**WHAT IS BEING ASKED:** From the line containing "Identify the location of Murs" down to the last line of the entries, print each line exactly and leave the pictures out.

**DATASET ENTRIES:**
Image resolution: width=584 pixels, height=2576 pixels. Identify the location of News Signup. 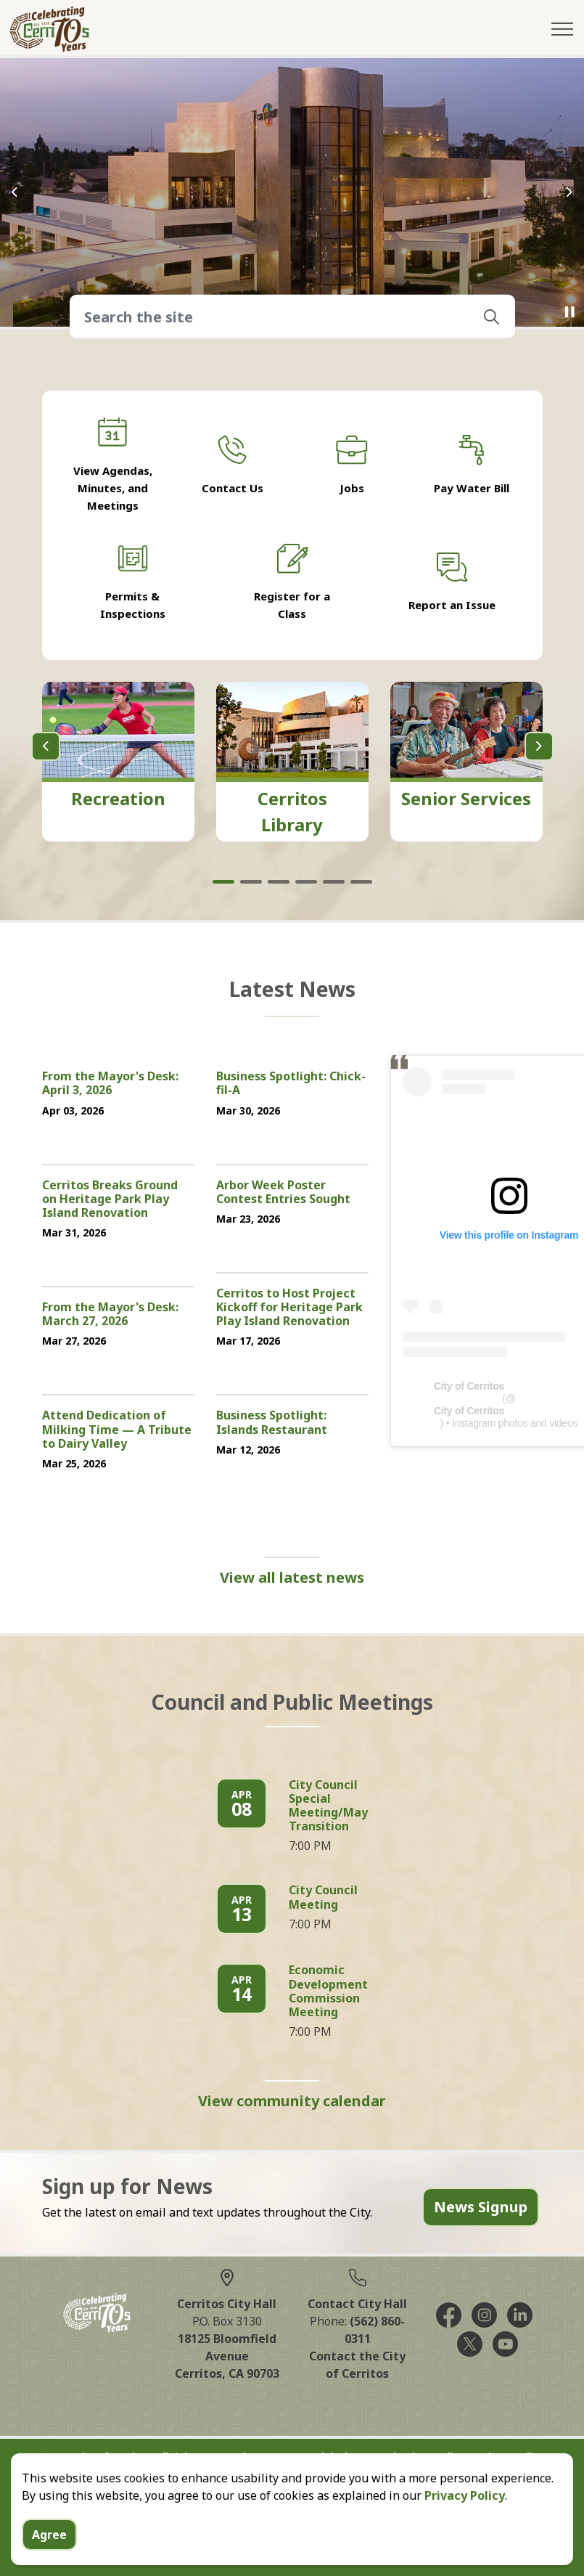
(481, 2207).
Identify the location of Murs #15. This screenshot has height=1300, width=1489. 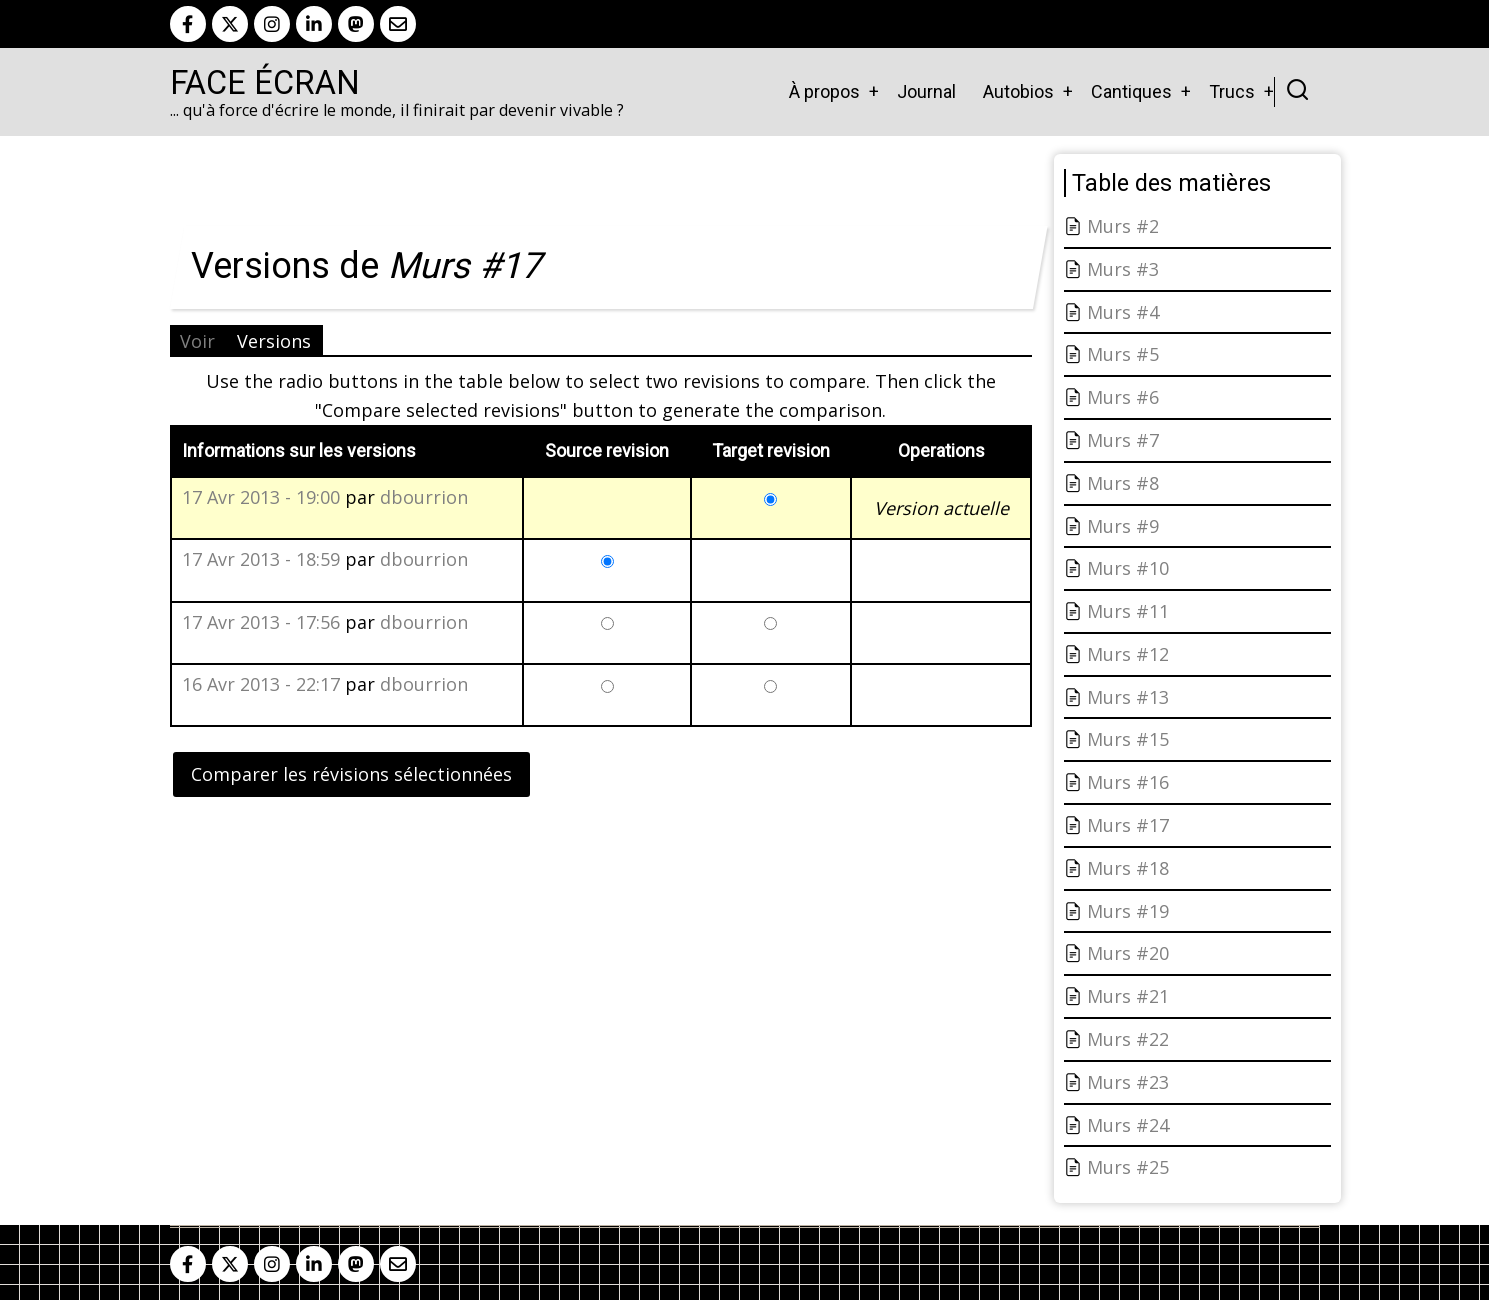
(1128, 739).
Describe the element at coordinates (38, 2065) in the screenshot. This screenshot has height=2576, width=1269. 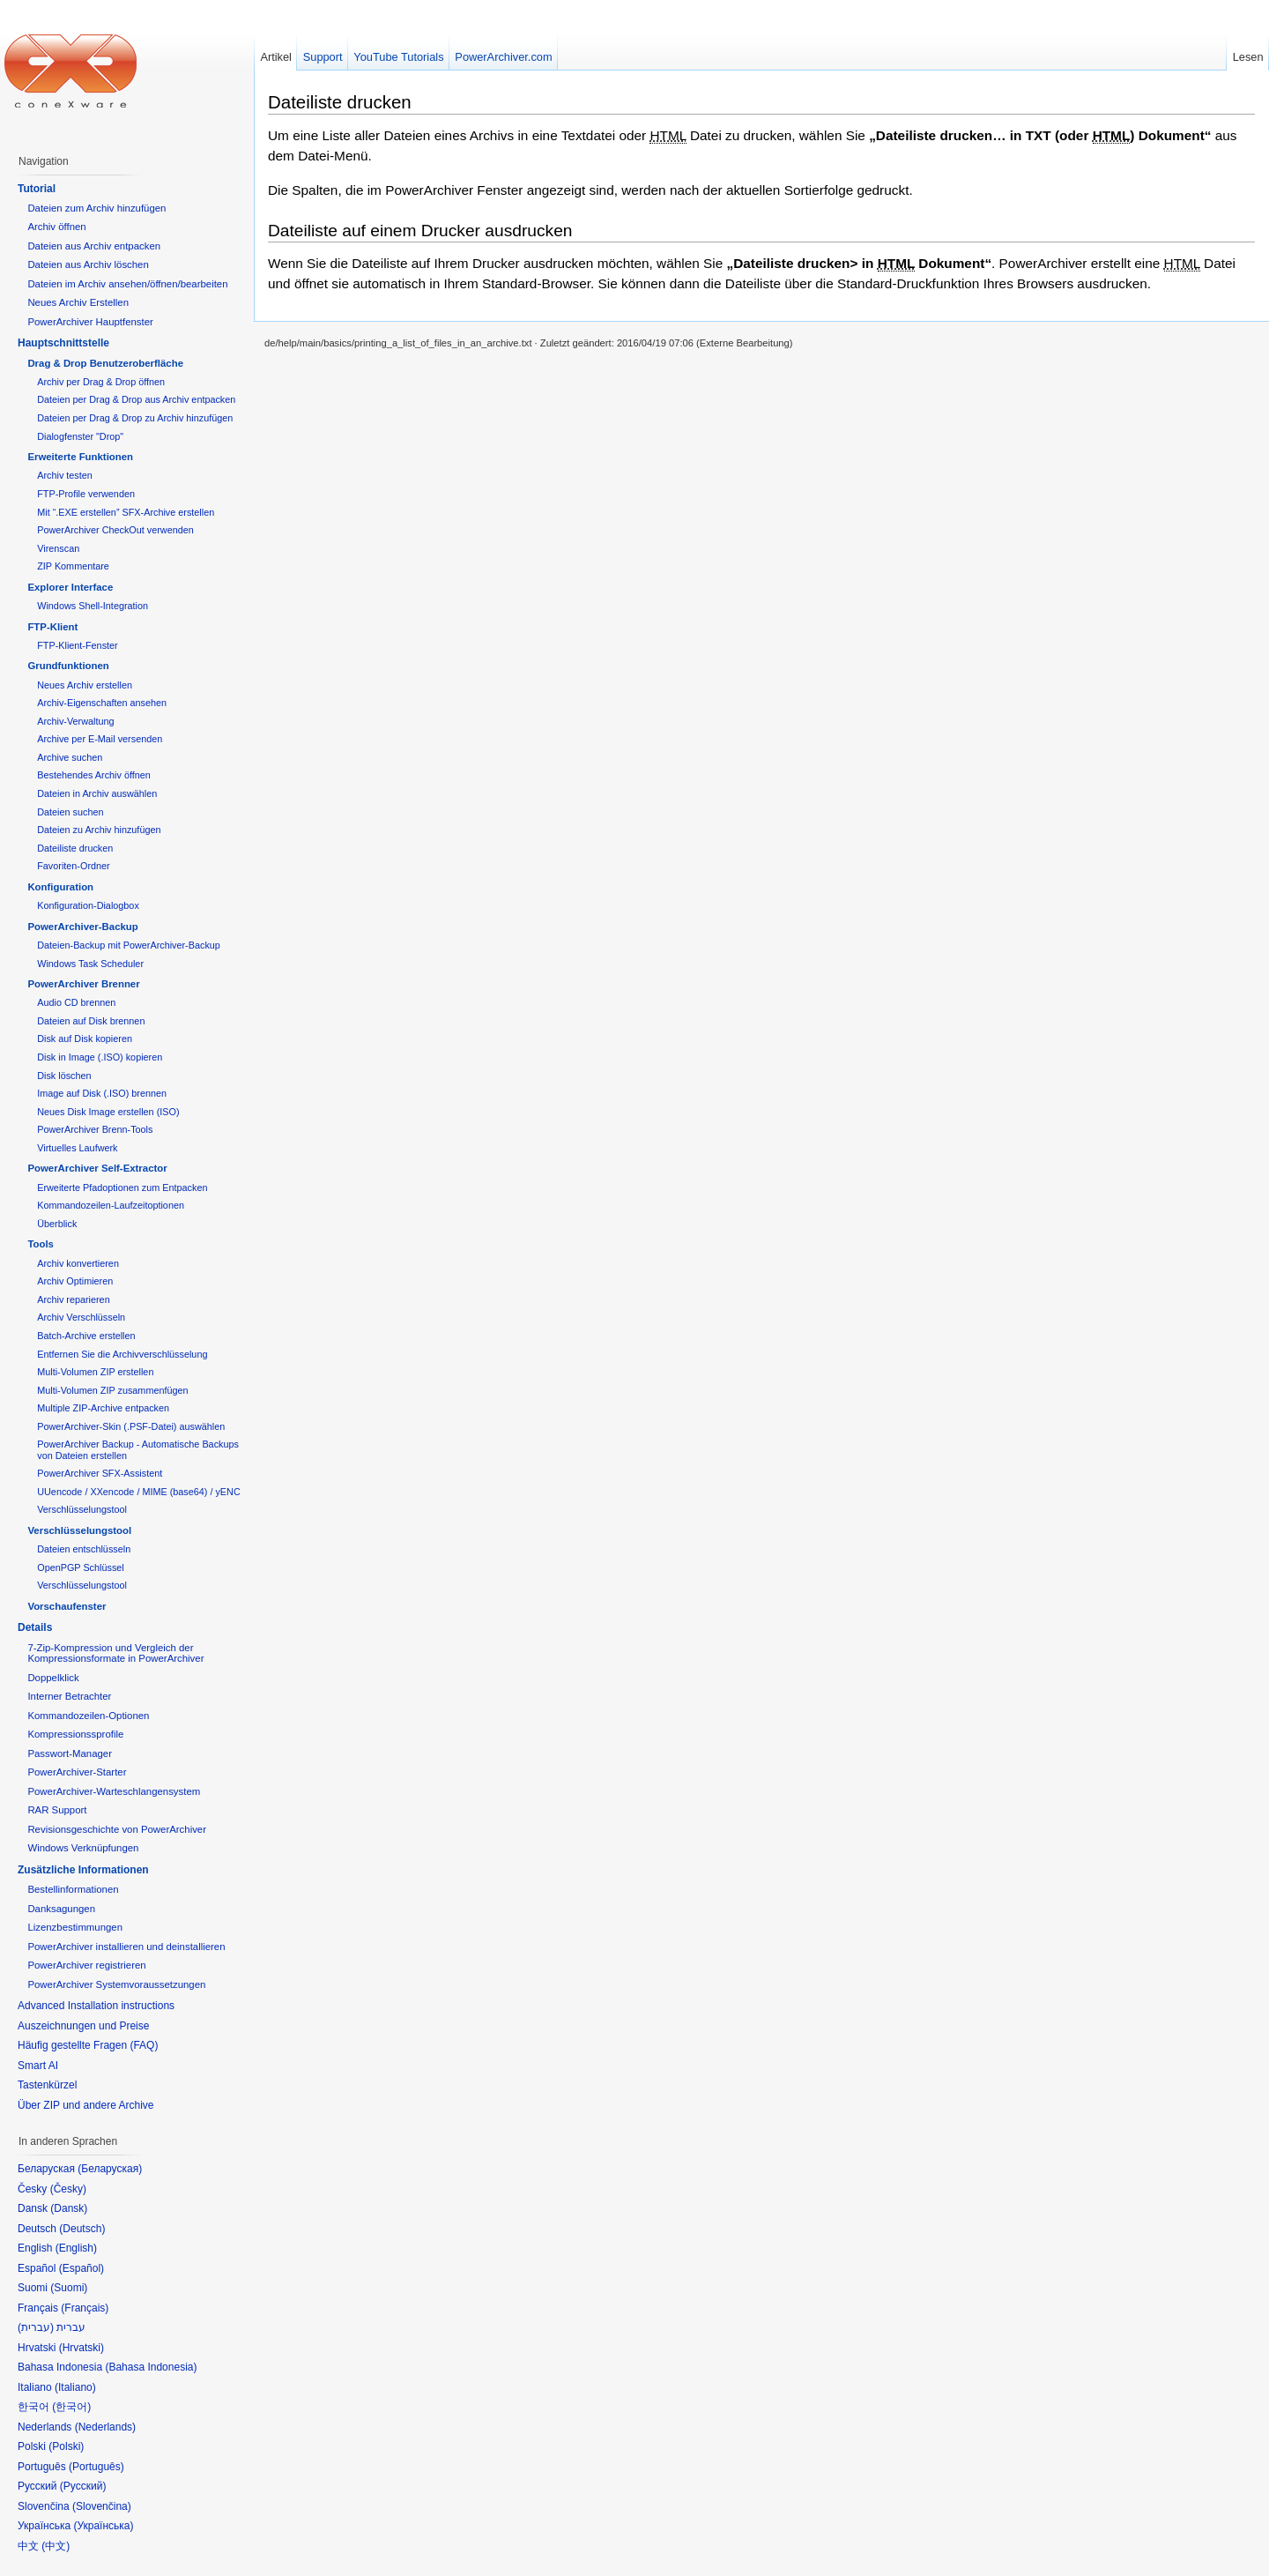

**WRITTEN RESPONSE:**
Identify the location of Murs #15. This screenshot has height=1300, width=1489. 
(1128, 739).
Describe the element at coordinates (38, 2065) in the screenshot. This screenshot has height=2576, width=1269. 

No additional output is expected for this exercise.